Even though the principle is simple it has been used to prove many complex mathematical theorems and lemmas. Here is one I find quite interesting:

"Incompressible strings of every length exist."

Alternatively,

"There is a file of every size that your favorite zip program can't compress."

The solution is left to the reader as an exercise.

So, does the Pigeonhole Principle show up in programming. Of course it does. That's why std::vector must allocate memory when its capacity is full. OK, but does it manifest in more interesting ways? As it turns out, it has been used in compile-time meta-programming to achieve interesting results. It manifests in preprocessor meta-programming and in template meta-programming in two distinct flavors.

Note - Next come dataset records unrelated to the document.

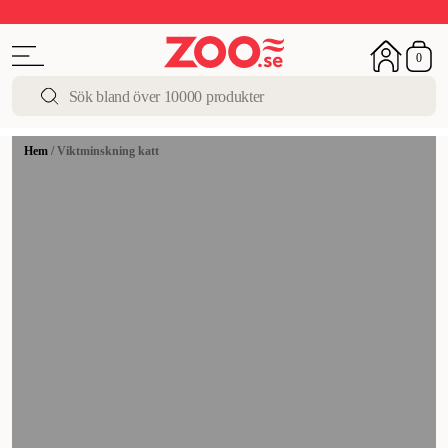
Upp till 50%
Super Summer DEALS
Shoppa nu!
0
Hem
/
Viktminskning katt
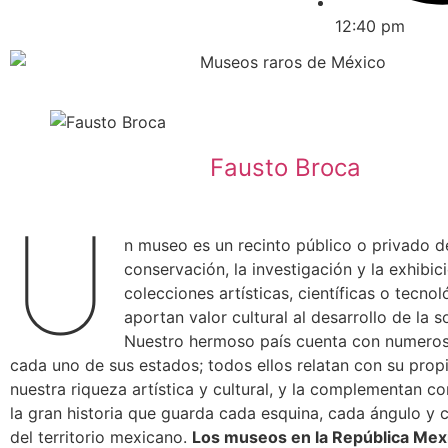
12:40 pm
Fausto Broca
U
n museo es un recinto público o privado d
conservación, la investigación y la exhibic
colecciones artísticas, científicas o tecno
aportan valor cultural al desarrollo de la 
Nuestro hermoso país cuenta con numero
cada uno de sus estados; todos ellos relatan con su prop
nuestra riqueza artística y cultural, y la complementan con
la gran historia que guarda cada esquina, cada ángulo y
del territorio mexicano.
Los museos en la República Mex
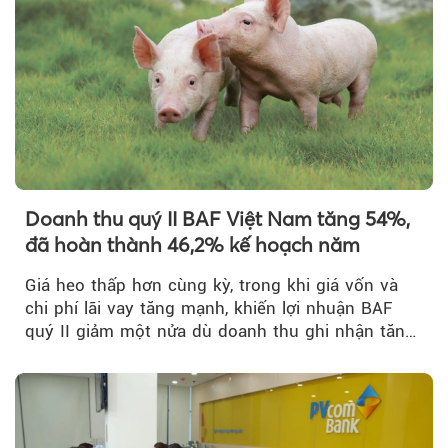
Doanh thu quý II BAF Việt Nam tăng 54%,
đã hoàn thành 46,2% kế hoạch năm
Giá heo thấp hơn cùng kỳ, trong khi giá vốn và
chi phí lãi vay tăng mạnh, khiến lợi nhuận BAF
quý II giảm một nửa dù doanh thu ghi nhận tăng
trưởng bứt phá.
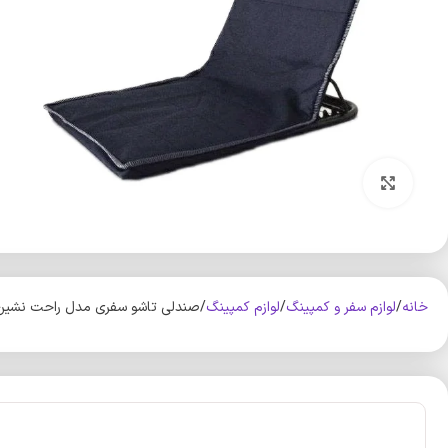
بزرگنمایی تصویر
خانه
لوازم سفر و کمپینگ
لوازم کمپینگ
صندلی تاشو سفری مدل راحت نشین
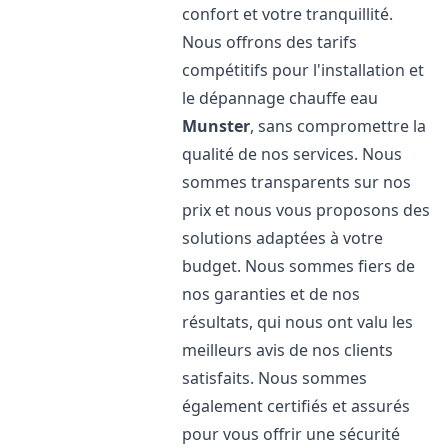
confort et votre tranquillité.
Nous offrons des tarifs
compétitifs pour l'installation et
le dépannage chauffe eau
Munster
, sans compromettre la
qualité de nos services. Nous
sommes transparents sur nos
prix et nous vous proposons des
solutions adaptées à votre
budget. Nous sommes fiers de
nos garanties et de nos
résultats, qui nous ont valu les
meilleurs avis de nos clients
satisfaits. Nous sommes
également certifiés et assurés
pour vous offrir une sécurité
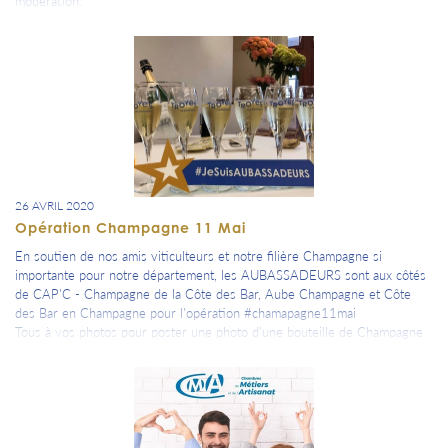
modération.
....tellement d’autres viendront conforter notre communauté dans les
prochaines semaines et mois à venir ....
#100%aube
#aubassadeurs
#laubepuissance10
#fierdetroyes
#ensemble
#10foisplusfort
26 AVRIL 2020
Opération Champagne 11 Mai
En soutien de nos amis viticulteurs et notre filière Champagne si
importante pour notre département, les AUBASSADEURS sont aux côtés
de CAP'C - Champagne de la Côte des Bar, Aube Champagne et Côte
des Bar en Champagne pour l'opération #chamapagne11mai
Tous à vos photos pour poster une photo d’une bouteille de Champagne
avec le hashtag #champagne11mai
#aubassadeurs
#laubepuissance10
#consommerlocal
#soutienauxviticulteurs
aube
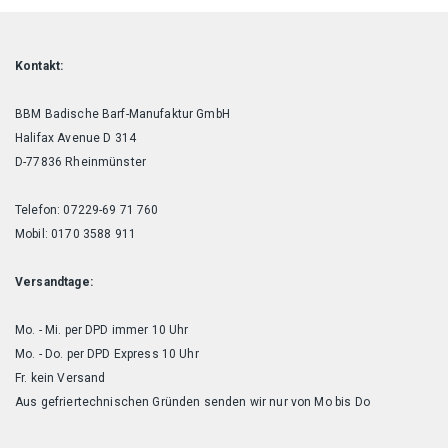
Kontakt:
BBM Badische Barf-Manufaktur GmbH
Halifax Avenue D 314
D-77836 Rheinmünster
Telefon: 07229-69 71 760
Mobil: 0170 3588 911
Versandtage:
Mo. - Mi. per DPD immer 10 Uhr
Mo. - Do. per DPD Express 10 Uhr
Fr. kein Versand
Aus gefriertechnischen Gründen senden wir nur von Mo bis Do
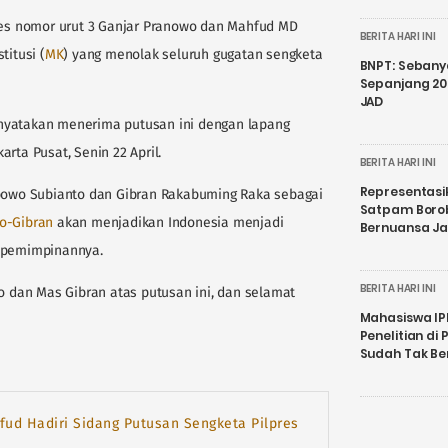
s nomor urut 3 Ganjar Pranowo dan Mahfud MD
BERITA HARI INI
itusi (
MK
) yang menolak seluruh gugatan sengketa
BNPT: Sebanya
Sepanjang 202
JAD
nyatakan menerima putusan ini dengan lapang
rta Pusat, Senin 22 April.
BERITA HARI INI
Representasi
owo Subianto dan Gibran Rakabuming Raka sebagai
Satpam Boro
o-Gibran
akan menjadikan Indonesia menjadi
Bernuansa J
kepemimpinannya.
BERITA HARI INI
dan Mas Gibran atas putusan ini, dan selamat
Mahasiswa IP
Penelitian d
Sudah Tak B
ud Hadiri Sidang Putusan Sengketa Pilpres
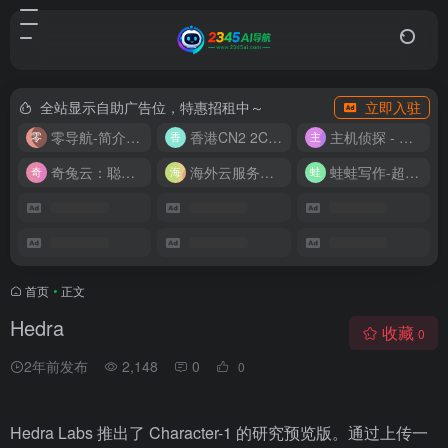
全站显示自助广告位，特惠招租中～
立即入驻
零导航-简介实用的网址导航
香港CN2 2C2G20M 9.9/月
主机侦探 - 少花钱，用好云
奇兔云：聪明人的“省”钱计划！
海外云服务器全网最低价
蛙蛙写作-超级AI智能写作助手
首页
•
正文
Hedra
收藏
0
2年前发布
2,148
0
0
Hedra Labs 推出了 Character-1 的研究预览版。通过上传一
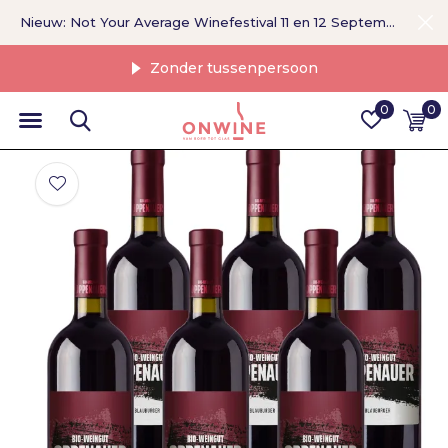
Nieuw: Not Your Average Winefestival 11 en 12 September >
Zonder tussenpersoon
0
0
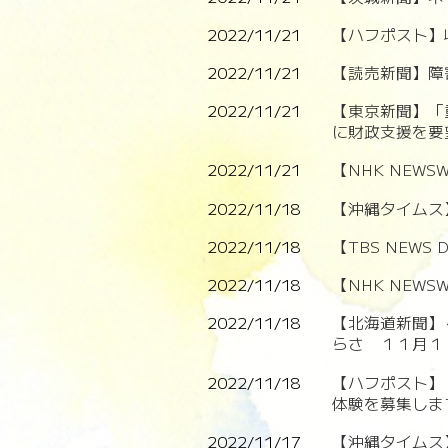
2022/11/21
【ハフポスト】
2022/11/21
【読売新聞】障
2022/11/21
【東京新聞】「
に財政支援を要
2022/11/21
【NHK NEW
2022/11/18
【沖縄タイムス
2022/11/18
【TBS NEW
2022/11/18
【NHK NEW
2022/11/18
【北海道新聞】
らさ １１月１
2022/11/18
【ハフポスト】
体験を募集しま
2022/11/17
【沖縄タイムス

The Pigeonhole Principle in C++ Preprocessor Meta-programming

Check out the following example. Also available here. The original author of this trick is unknown to me.
#include <iostream>

#define COUNT_ARGS(...)     PP_NARG_IMPL(__VA_ARGS__,PP_RSEQ_N()) 
#define PP_NARG_IMPL(...)   PP_ARG_N(__VA_ARGS__) 
#define PP_ARG_N( _1, _2, _3, _4, _5, _6, _7, _8, _9, _10, N, ...) N 
#define PP_RSEQ_N() 10,9,8,7,6,5,4,3,2,1,0 

int main()
{
  std::cout << COUNT_ARGS(a,b,c,d); // prints 4
}
COUNT_ARGS is a "simple" macro that counts the number of variadic arguments it is called with. It does that by using a preprocessing programming trick based on the Pigeonhole principle. Here is how the macro expands:
  1. The COUNT_ARGS macro substitutes the arguments (a,b,c,d) in the __VA_ARGS__ part before calling PP_NARG_IMPL. The PP_RSEQ_N macro is a list of integers from 10 to 0, which is substituted in the PP_NARG_IMPL. Therefore, the PP_NARG_IMPL macro is "called" with actual arguments = a,b,c,d,10,9,8,7,6,5,4,3,2,1,0
  2. The PP_NARG_IMPL macro simply forwards its arguments to the PP_ARG_N macro.
  3. The PP_ARG_N macro is where the Pigeonhole Principle comes in to play. It has 11 named arguments: From _1, _2, _3, etc. and N. Note that _1, _2, etc. are not special. They are just macro arguments with an underscore at the beginning. You may want to rename them as one, two, three, four, etc. It won't make a difference. The PP_ARG_N always expands to its 11th argument because of N.
  4. The original argument list has 15 arguments but there are only 11 arguments to the PP_ARG_N macro. Obviously, not all are going to fit. The PP_ARG_N macro only "picks up" the first actual argument that does not get a slot (i.e., 11th)
  5. As N always coincides with the 11th actual argument, the PP_ARG_N results in that value producing the count.
Needless to say, that's clever! Now let's proceed with template meta-programming.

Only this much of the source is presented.